* What you have to do:
The output should be all lines of the entries below in which the word "reviewed" occurs.

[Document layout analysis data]
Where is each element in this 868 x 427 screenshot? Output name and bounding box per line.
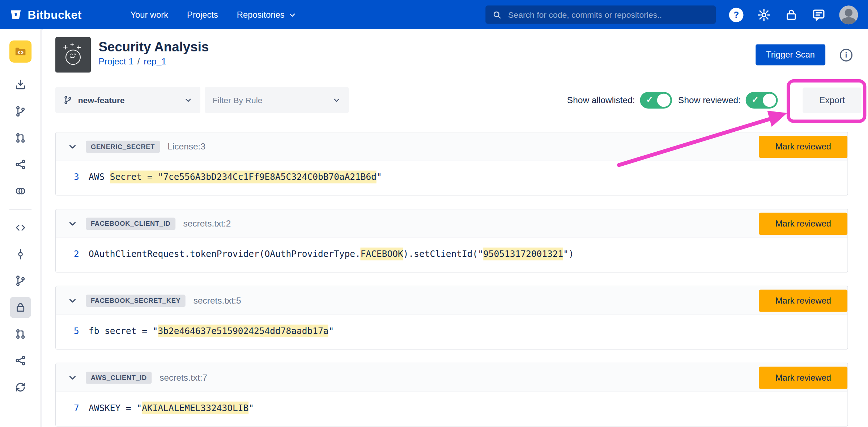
code-segment: ": [248, 403, 254, 413]
finding-header: GENERIC_SECRET License:3 Mark reviewed: [56, 132, 848, 161]
show-reviewed-toggle[interactable]: ✓: [746, 92, 778, 108]
toggle-knob: [657, 93, 671, 107]
topnav-icon-group: ?: [729, 5, 858, 24]
breadcrumb-project-link[interactable]: Project 1: [98, 56, 133, 67]
code-line: 7 AWSKEY = "AKIALALEMEL33243OLIB": [56, 402, 848, 414]
finding-header: FACEBOOK_SECRET_KEY secrets.txt:5 Mark r…: [56, 286, 848, 315]
toggle-knob: [763, 93, 776, 107]
sidebar-divider: [9, 209, 31, 210]
title-block: Security Analysis Project 1 / rep_1: [98, 37, 209, 67]
export-button[interactable]: Export: [803, 87, 861, 113]
rule-filter-placeholder: Filter By Rule: [213, 95, 263, 105]
mark-reviewed-button[interactable]: Mark reviewed: [759, 135, 847, 157]
check-icon: ✓: [752, 94, 759, 105]
nav-repositories-label: Repositories: [237, 10, 285, 20]
code-folder-icon: [14, 45, 27, 58]
sidebar-item-branches[interactable]: [10, 101, 31, 122]
rule-badge: GENERIC_SECRET: [86, 140, 160, 153]
line-number: 7: [56, 402, 79, 414]
finding-header: AWS_CLIENT_ID secrets.txt:7 Mark reviewe…: [56, 363, 848, 392]
code-highlight: AKIALALEMEL33243OLIB: [142, 402, 248, 414]
check-icon: ✓: [646, 94, 653, 105]
code-segment: "): [563, 249, 574, 259]
findings-list: GENERIC_SECRET License:3 Mark reviewed 3…: [55, 132, 861, 426]
line-number: 2: [56, 248, 79, 260]
help-icon[interactable]: ?: [729, 8, 744, 22]
mark-reviewed-button[interactable]: Mark reviewed: [759, 289, 847, 312]
help-glyph: ?: [733, 10, 739, 20]
pull-request-icon: [14, 132, 26, 144]
code-segment: AWS: [89, 172, 110, 182]
code-highlight: 3b2e464637e5159024254dd78aadb17a: [158, 325, 329, 337]
sidebar-item-sync[interactable]: [10, 377, 31, 398]
finding-header: FACEBOOK_CLIENT_ID secrets.txt:2 Mark re…: [56, 210, 848, 238]
chevron-down-icon[interactable]: [68, 219, 77, 228]
branch-selector[interactable]: new-feature: [55, 87, 200, 113]
sidebar-item-pipelines-2[interactable]: [10, 350, 31, 371]
lock-icon[interactable]: [784, 8, 798, 21]
show-reviewed-label: Show reviewed:: [678, 95, 741, 105]
chevron-down-icon[interactable]: [68, 142, 77, 151]
mark-reviewed-button[interactable]: Mark reviewed: [759, 367, 847, 389]
mark-reviewed-button[interactable]: Mark reviewed: [759, 212, 847, 234]
rule-badge: FACEBOOK_SECRET_KEY: [86, 295, 186, 307]
sidebar-item-clone[interactable]: [10, 74, 31, 95]
user-avatar[interactable]: [839, 5, 858, 24]
finding-location: secrets.txt:2: [183, 219, 231, 229]
trigger-scan-button[interactable]: Trigger Scan: [756, 44, 825, 65]
code-highlight: FACEBOOK: [361, 248, 403, 260]
info-icon[interactable]: i: [840, 48, 852, 61]
breadcrumb-repo-link[interactable]: rep_1: [144, 56, 166, 67]
search-input[interactable]: [507, 9, 709, 20]
sidebar-item-source[interactable]: [10, 217, 31, 238]
line-number: 3: [56, 170, 79, 183]
bitbucket-mark-icon: [9, 8, 22, 21]
top-navigation: Bitbucket Your work Projects Repositorie…: [0, 0, 868, 29]
sidebar-item-pipelines[interactable]: [10, 154, 31, 175]
finding-body: 2 OAuthClientRequest.tokenProvider(OAuth…: [56, 238, 848, 272]
chevron-down-icon[interactable]: [68, 296, 77, 305]
sidebar-item-deployments[interactable]: [10, 181, 31, 202]
branch-icon: [14, 275, 26, 287]
pipelines-icon: [14, 158, 26, 171]
bitbucket-logo[interactable]: Bitbucket: [9, 8, 81, 21]
finding-body: 5 fb_secret = "3b2e464637e5159024254dd78…: [56, 315, 848, 349]
nav-projects[interactable]: Projects: [187, 10, 218, 20]
nav-your-work-label: Your work: [130, 10, 168, 20]
nav-your-work[interactable]: Your work: [130, 10, 168, 20]
filter-toggles: Show allowlisted: ✓ Show reviewed: ✓ Exp…: [567, 87, 861, 113]
rule-badge: FACEBOOK_CLIENT_ID: [86, 217, 175, 230]
pull-request-icon: [14, 328, 26, 340]
sidebar-item-pull-requests-2[interactable]: [10, 324, 31, 344]
code-segment: AWSKEY = ": [89, 403, 142, 413]
sidebar-item-commits[interactable]: [10, 244, 31, 265]
line-number: 5: [56, 325, 79, 337]
rule-filter-dropdown[interactable]: Filter By Rule: [205, 87, 349, 113]
rule-badge: AWS_CLIENT_ID: [86, 371, 152, 384]
settings-gear-icon[interactable]: [757, 8, 771, 22]
branch-icon: [63, 95, 72, 105]
sidebar-repo-avatar[interactable]: [9, 41, 31, 63]
info-glyph: i: [845, 51, 847, 59]
code-text: AWS Secret = "7ce556A3bD234Cc1Ff9E8A5C32…: [89, 170, 382, 183]
branch-selector-value: new-feature: [78, 95, 125, 105]
show-allowlisted-label: Show allowlisted:: [567, 95, 635, 105]
code-line: 3 AWS Secret = "7ce556A3bD234Cc1Ff9E8A5C…: [56, 170, 848, 183]
sidebar-item-branches-2[interactable]: [10, 270, 31, 291]
security-lock-icon: [14, 301, 26, 314]
repository-avatar-image: [55, 37, 91, 73]
nav-repositories[interactable]: Repositories: [237, 10, 296, 20]
primary-nav: Your work Projects Repositories: [130, 10, 296, 20]
finding-card: AWS_CLIENT_ID secrets.txt:7 Mark reviewe…: [55, 363, 848, 427]
show-allowlisted-toggle[interactable]: ✓: [640, 92, 672, 108]
sidebar-item-pull-requests[interactable]: [10, 127, 31, 148]
code-segment: ": [328, 326, 334, 336]
finding-card: FACEBOOK_CLIENT_ID secrets.txt:2 Mark re…: [55, 209, 848, 272]
chevron-down-icon: [332, 96, 341, 104]
sidebar-item-security[interactable]: [10, 297, 31, 318]
chevron-down-icon: [288, 11, 296, 18]
chevron-down-icon[interactable]: [68, 373, 77, 382]
global-search[interactable]: [485, 5, 716, 24]
breadcrumb: Project 1 / rep_1: [98, 56, 209, 67]
feedback-icon[interactable]: [812, 8, 826, 22]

* The answer:
finding-header: GENERIC_SECRET License:3 Mark reviewed: [56, 132, 848, 161]
show-reviewed-toggle[interactable]: ✓: [746, 92, 778, 108]
mark-reviewed-button[interactable]: Mark reviewed: [759, 135, 847, 157]
findings-list: GENERIC_SECRET License:3 Mark reviewed 3…: [55, 132, 861, 426]
mark-reviewed-button[interactable]: Mark reviewed: [759, 289, 847, 312]
show-reviewed-label: Show reviewed:: [678, 95, 741, 105]
mark-reviewed-button[interactable]: Mark reviewed: [759, 367, 847, 389]
mark-reviewed-button[interactable]: Mark reviewed: [759, 212, 847, 234]
filter-toggles: Show allowlisted: ✓ Show reviewed: ✓ Exp…: [567, 87, 861, 113]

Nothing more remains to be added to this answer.